While there were lots of arguments over whether the backstop was sustainable under the national concern branch of the Peace, Order, and Good Governance clause of the constitution or a general trade and commerce matter, and so on, the one most interesting to me (and to my readers, I am sure) was whether the carbon levy imposed by the carbon backstop was a tax or a regulatory charge.

The federal government argued/argues that the carbon levy under the backstop is a regulatory charge. I’ve written about regulatory charges before here. I find it easy to compare them to user fees, a concept that more people understand. A user fee is a levy for a publicly provided good or service, the revenues for which must be solely used to fund the provision of that good or service, and the fee charged is dictated by the cost of providing the good or service. Further, payment of the fee is a necessary condition for consuming the good or service. There are many examples of user fees, particularly at the municipal level, including public transit fares, recreation fees, and refuse collection payments.

While a user fee is a charge related to a publicly provided good or service, a regulatory charge is a charge related to a right or privilege granted by a government.
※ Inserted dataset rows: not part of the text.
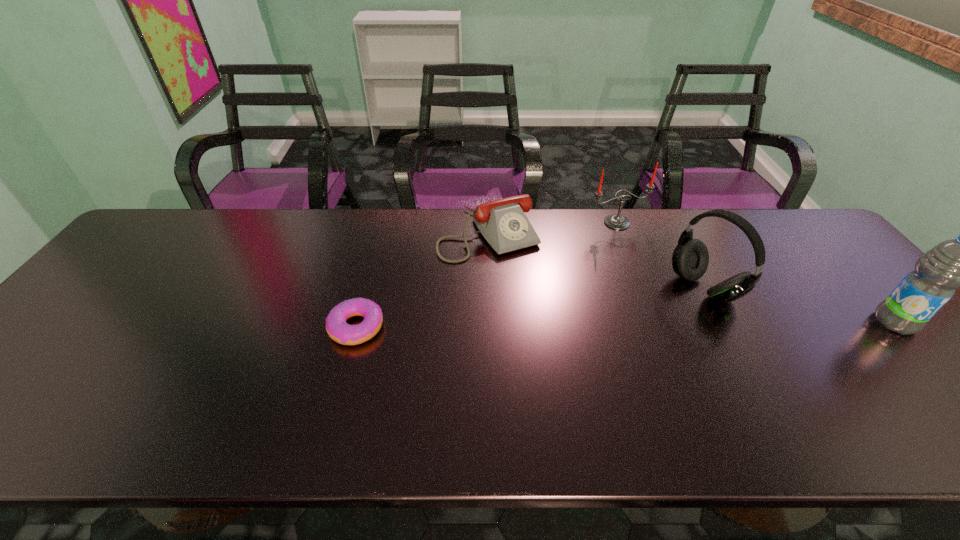 Locate an element on the screen. This screenshot has width=960, height=540. vacant space on the desktop that is between the leftmost object and the rightmost object and is positioned on the ear cups of the headset is located at coordinates (635, 325).

Where is `vacant spot on the desktop that is between the leftmost object and the rightmost object and is positioned on the dial of the fourth object from right to left`? The width and height of the screenshot is (960, 540). vacant spot on the desktop that is between the leftmost object and the rightmost object and is positioned on the dial of the fourth object from right to left is located at coordinates (550, 325).

In order to click on free space on the desktop that is between the leftmost object and the water bottle and is positioned on the front-facing side of the candle in this screenshot , I will do `click(702, 324)`. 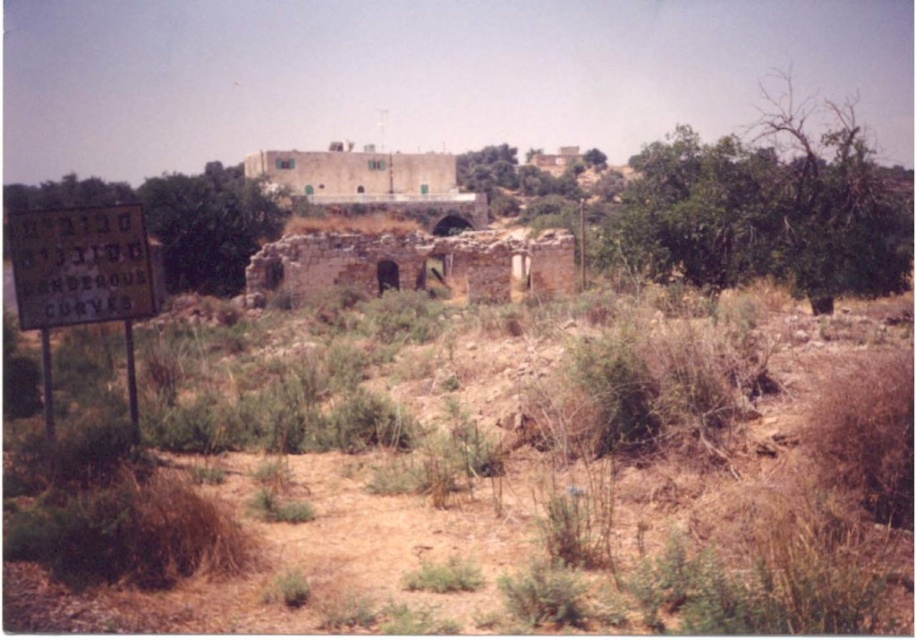 Does brown dry grass at lower center appear on the left side of yellow paper sign at left?

Incorrect, brown dry grass at lower center is not on the left side of yellow paper sign at left.

Can you confirm if brown dry grass at lower center is shorter than yellow paper sign at left?

Incorrect, brown dry grass at lower center's height does not fall short of yellow paper sign at left's.

At what (x,y) coordinates should I click in order to perform the action: click on brown dry grass at lower center. Please return your answer as a coordinate pair (x, y). The height and width of the screenshot is (640, 916). Looking at the image, I should click on (487, 483). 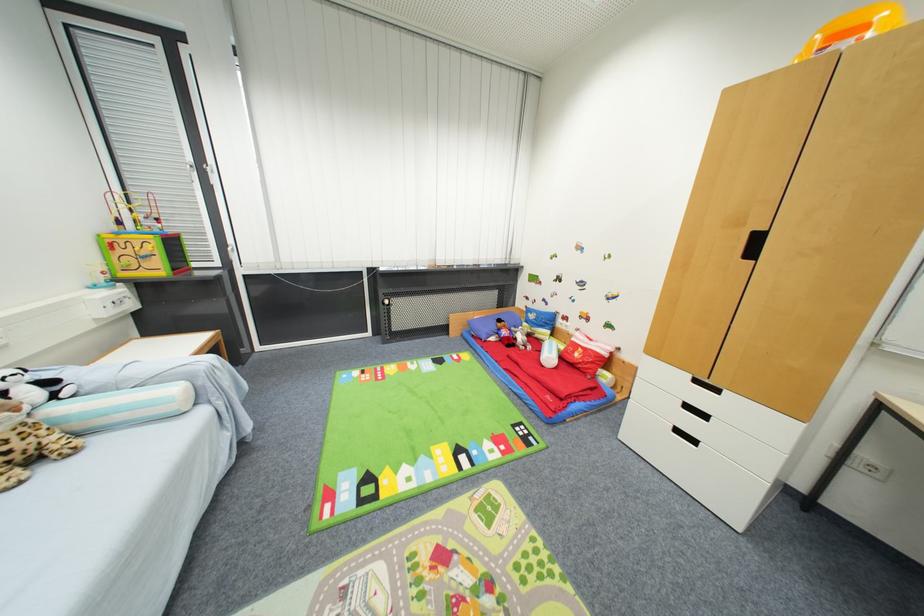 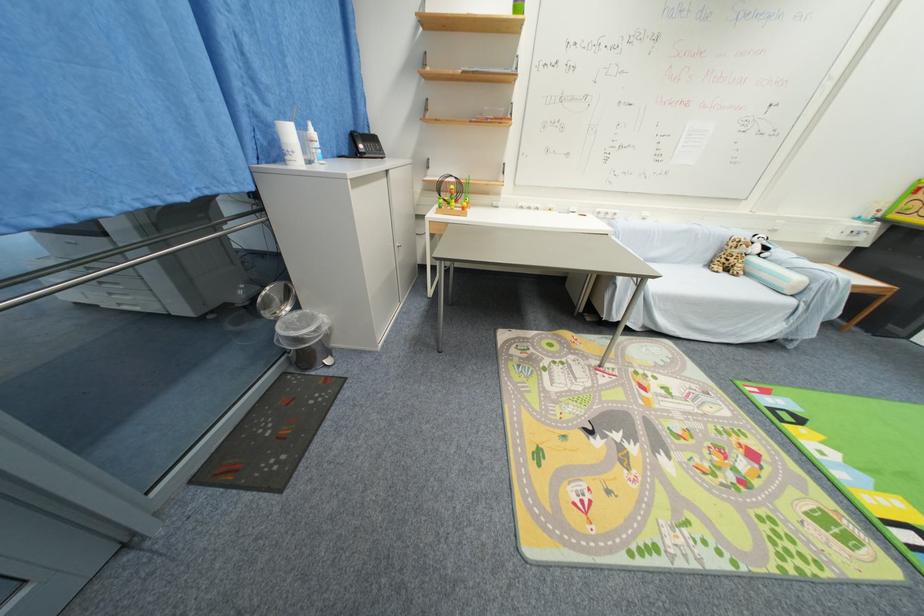 Locate, in the second image, the point that corresponds to [52,471] in the first image.

(730, 276) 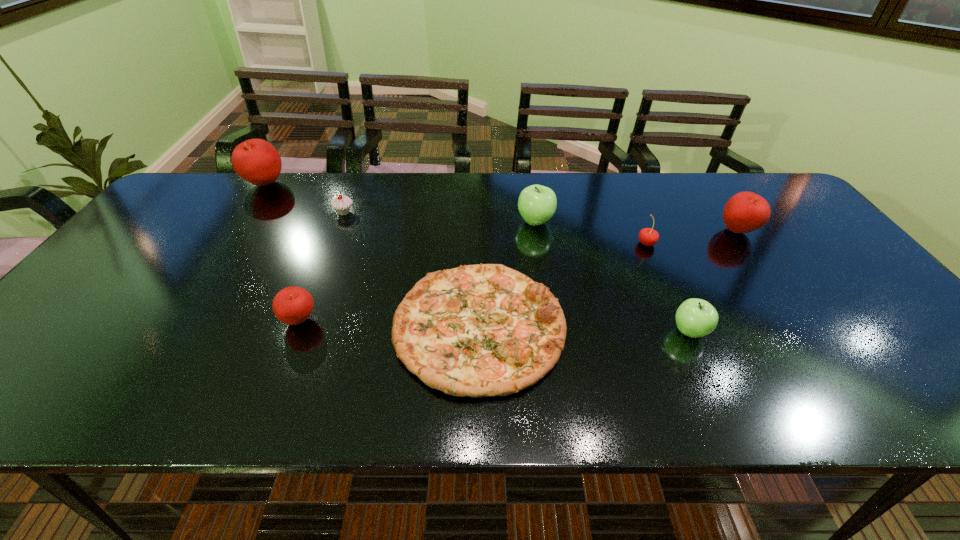 Select which red apple is the closest to the leftmost apple. Please provide its 2D coordinates. Your answer should be formatted as a tuple, i.e. [(x, y)], where the tuple contains the x and y coordinates of a point satisfying the conditions above.

[(293, 305)]

The image size is (960, 540). Find the location of `vacant space that satisfies the following two spatial constraints: 1. on the back side of the shortest object; 2. on the right side of the cherry`. vacant space that satisfies the following two spatial constraints: 1. on the back side of the shortest object; 2. on the right side of the cherry is located at coordinates (479, 244).

Where is `free space that satisfies the following two spatial constraints: 1. on the front side of the right green apple; 2. on the right side of the brown pizza`? The image size is (960, 540). free space that satisfies the following two spatial constraints: 1. on the front side of the right green apple; 2. on the right side of the brown pizza is located at coordinates (479, 332).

Regulatory charges are a broad category of charges imposed by governments and include such levies as development charges, local improvement charges, removal and dumping charges (e.g. sand, gravel, water, landfill, electronics, and beverage containers), fines, inspections, environmental protection, and licenses (e.g. liquor, animal, and business).

There are four key components to a regulatory charge: (1) a specific regulatory purpose: (2) a detailed code of regulation; (3) actual costs incurred; and, (4) a relationship between the regulation and the person being regulated (Farish and Tedds 2014, p. 658; Althaus and Tedds 2016, p.53). Under a regulatory charge, the revenues must be used to recover the costs of the regulatory scheme, in whole or in part. That is, much like a user fee, a regulatory charge is a cost-recovery tool and the conditions described above that a user fee must meet must also be met by a regulatory charge. This means that regulatory charges and user fees differ only in purpose. Both are cost-recovery tools: a user fee is a charge for a good or service, whereas a regulatory charge is for a right or privilege (e.g. serving liquor, owning a dog or cat, the disposal of specific products, or, based on this ruling, the right to pollute).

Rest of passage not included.